The FMU results data model¶
This section describes the data model used for FMU results when exporting with fmu-dataio. For the time being, the data model is hosted as part of fmu-dataio.
The data model described herein is new and shiny, and experimental in many aspects. Any feedback on this is greatly appreciated. The most effective feedback is to apply the data model, then use the resulting metadata.
The FMU data model is described using a Pydantic model which programmatically generates a JSON Schema.
This schema contains rules and definitions for all attributes in the data model. This means, in practice, that outgoing metadata from FMU needs to comply with the schema. If data is uploaded to e.g. Sumo, validation will be done on the incoming data to ensure consistency.
About the data model¶
Why is it made?¶
FMU is a mighty system developed by and for the subsurface community in Equinor, to make reservoir modeling more efficient, less error-prone and more repeatable with higher quality, mainly through automation of cross-disciplinary workflows.

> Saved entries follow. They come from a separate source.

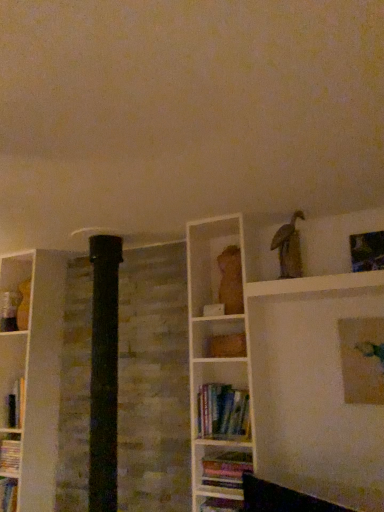 Question: Is point (369, 340) positioned closer to the camera than point (206, 462)?

Choices:
 (A) farther
 (B) closer

Answer: (B)

Question: Is matte gold picture frame at upper right, the 2th picture frame from the top, taller or shorter than multicolored paper book at lower center, the first book positioned from the bottom?

Choices:
 (A) tall
 (B) short

Answer: (A)

Question: Estimate the real-world distances between objects in this image. Which object is farther from the hardcover books at center, which is the 1th book in top-to-bottom order?

Choices:
 (A) metallic silver picture frame at upper right, which appears as the 1th picture frame when viewed from the top
 (B) matte gold picture frame at upper right, the 2th picture frame from the top
 (C) multicolored paper book at lower center, the first book positioned from the bottom

Answer: (A)

Question: Estimate the real-world distances between objects in this image. Which object is closer to the multicolored paper book at lower center, the first book positioned from the bottom?

Choices:
 (A) metallic silver picture frame at upper right, which is the second picture frame in bottom-to-top order
 (B) hardcover books at center, the second book when ordered from bottom to top
 (C) matte gold picture frame at upper right, the 2th picture frame from the top

Answer: (B) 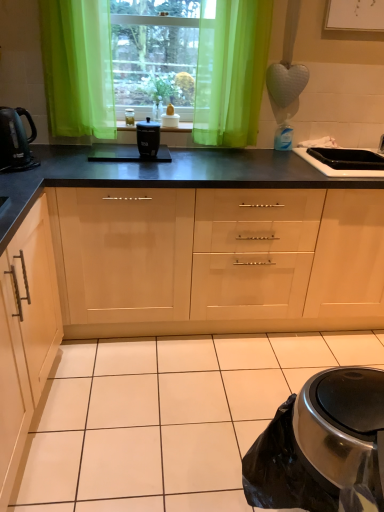 What are the coordinates of `free location in front of shiny black kettle at left` in the screenshot? It's located at (x=20, y=178). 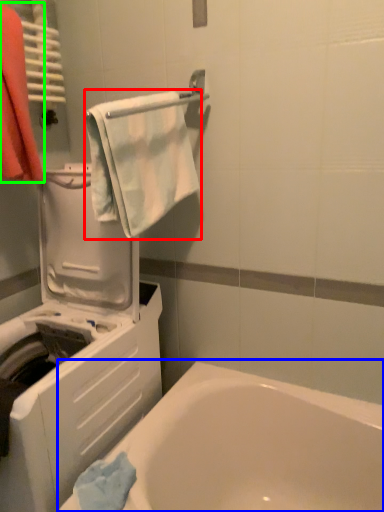 Question: Estimate the real-world distances between objects in this image. Which object is closer to towel/napkin (highlighted by a red box), bathtub (highlighted by a blue box) or laundry (highlighted by a green box)?

Choices:
 (A) bathtub
 (B) laundry

Answer: (B) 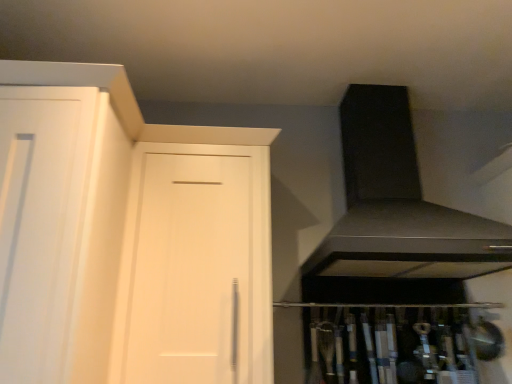 This screenshot has width=512, height=384. Describe the element at coordinates (398, 204) in the screenshot. I see `satin black exhaust hood at upper right` at that location.

In order to face satin black exhaust hood at upper right, should I rotate leftwards or rightwards?

A: To face it directly, rotate right by 18.503 degrees.

At what (x,y) coordinates should I click in order to perform the action: click on satin black exhaust hood at upper right. Please return your answer as a coordinate pair (x, y). Looking at the image, I should click on (398, 204).

I want to click on white matte door at center, so click(195, 267).

This screenshot has width=512, height=384. What do you see at coordinates (195, 267) in the screenshot?
I see `white matte door at center` at bounding box center [195, 267].

I want to click on satin black exhaust hood at upper right, so click(398, 204).

Considering the positions of objects white matte door at center and satin black exhaust hood at upper right in the image provided, who is more to the left, white matte door at center or satin black exhaust hood at upper right?

white matte door at center is more to the left.

Consider the image. Considering the positions of objects white matte door at center and satin black exhaust hood at upper right in the image provided, who is in front, white matte door at center or satin black exhaust hood at upper right?

Positioned in front is satin black exhaust hood at upper right.

Which is in front, point (208, 382) or point (445, 259)?

The point (208, 382) is closer to the camera.

From the image's perspective, which is below, white matte door at center or satin black exhaust hood at upper right?

white matte door at center, from the image's perspective.

From a real-world perspective, is white matte door at center above or below satin black exhaust hood at upper right?

In terms of real-world spatial position, white matte door at center is below satin black exhaust hood at upper right.

In terms of width, does white matte door at center look wider or thinner when compared to satin black exhaust hood at upper right?

Considering their sizes, white matte door at center looks slimmer than satin black exhaust hood at upper right.

Considering the relative sizes of white matte door at center and satin black exhaust hood at upper right in the image provided, is white matte door at center shorter than satin black exhaust hood at upper right?

No, white matte door at center is not shorter than satin black exhaust hood at upper right.

Does white matte door at center have a larger size compared to satin black exhaust hood at upper right?

Incorrect, white matte door at center is not larger than satin black exhaust hood at upper right.

Is white matte door at center situated inside satin black exhaust hood at upper right or outside?

white matte door at center is not enclosed by satin black exhaust hood at upper right.

Looking at this image, is white matte door at center beside satin black exhaust hood at upper right?

No, white matte door at center is not with satin black exhaust hood at upper right.

Is white matte door at center aimed at satin black exhaust hood at upper right?

No, white matte door at center is not oriented towards satin black exhaust hood at upper right.

How different are the orientations of white matte door at center and satin black exhaust hood at upper right in degrees?

They differ by 0.00618 degrees in their facing directions.

Locate an element on the screen. This screenshot has height=384, width=512. door behind the satin black exhaust hood at upper right is located at coordinates (195, 267).

Visually, is satin black exhaust hood at upper right positioned to the left or to the right of white matte door at center?

Based on their positions, satin black exhaust hood at upper right is located to the right of white matte door at center.

Is satin black exhaust hood at upper right closer to camera compared to white matte door at center?

Yes, satin black exhaust hood at upper right is closer to the viewer.

Does point (424, 205) come in front of point (252, 207)?

No.

From the image's perspective, between satin black exhaust hood at upper right and white matte door at center, who is located below?

white matte door at center, from the image's perspective.

From a real-world perspective, relative to white matte door at center, is satin black exhaust hood at upper right vertically above or below?

Clearly, from a real-world perspective, satin black exhaust hood at upper right is above white matte door at center.

Is satin black exhaust hood at upper right thinner than white matte door at center?

In fact, satin black exhaust hood at upper right might be wider than white matte door at center.

Considering the relative sizes of satin black exhaust hood at upper right and white matte door at center in the image provided, is satin black exhaust hood at upper right taller than white matte door at center?

No, satin black exhaust hood at upper right is not taller than white matte door at center.

Who is smaller, satin black exhaust hood at upper right or white matte door at center?

white matte door at center.

Is satin black exhaust hood at upper right outside of white matte door at center?

That's correct, satin black exhaust hood at upper right is outside of white matte door at center.

Is satin black exhaust hood at upper right touching white matte door at center?

No, satin black exhaust hood at upper right is not next to white matte door at center.

Is satin black exhaust hood at upper right oriented towards white matte door at center?

No, satin black exhaust hood at upper right is not facing towards white matte door at center.

You are a GUI agent. You are given a task and a screenshot of the screen. Output one action in this format:
    pyautogui.click(x=<x>, y=<y>)
    Task: Click on the exhaust hood in front of the white matte door at center
    This screenshot has height=384, width=512.
    Given the screenshot: What is the action you would take?
    pyautogui.click(x=398, y=204)

I want to click on door directly beneath the satin black exhaust hood at upper right (from a real-world perspective), so [x=195, y=267].

I want to click on door on the left of satin black exhaust hood at upper right, so click(x=195, y=267).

It combines off-the-shelf software with in-house components such as the ERT orchestrator.
FMU is defined more and more by the data it produces, and direct and indirect dependencies on output from FMU is increasing. When FMU results started to be regularly transferred to cloud storage for direct consumption from 2017/2018 and outwards, the need for stable metadata on outgoing data became immiment. Local development on Johan Sverdrup was initiated to cater for the digital ecosystem evolving in and around that particular project, and the need for generalizing became apparent with the development of Sumo, Webviz and other initiatives.
The purpose of the data model is to cater for the existing dependencies, as well as enable more direct usage of FMU results in different contexts. The secondary objective of this data model is to create a normalization layer between the components that create data and the components that use those data. The data model is designed to also be adapted to other sources of data than FMU.
Scope of this data model¶
This data model covers data produced by FMU workflows. This includes data generated by direct runs of model templates, data produced by pre-processing workflows, data produced in individual realizations or hooked workflows, and data produced by post-processing workflows.
Note
An example of a pre-processing workflow is a set of jobs modifying selected input data for later use in the FMU workflows and/or for comparison with other results in a QC context.
Note
An example of a post-processing workflow is a script that aggregates results across many realizations and/or iterations of an FMU case.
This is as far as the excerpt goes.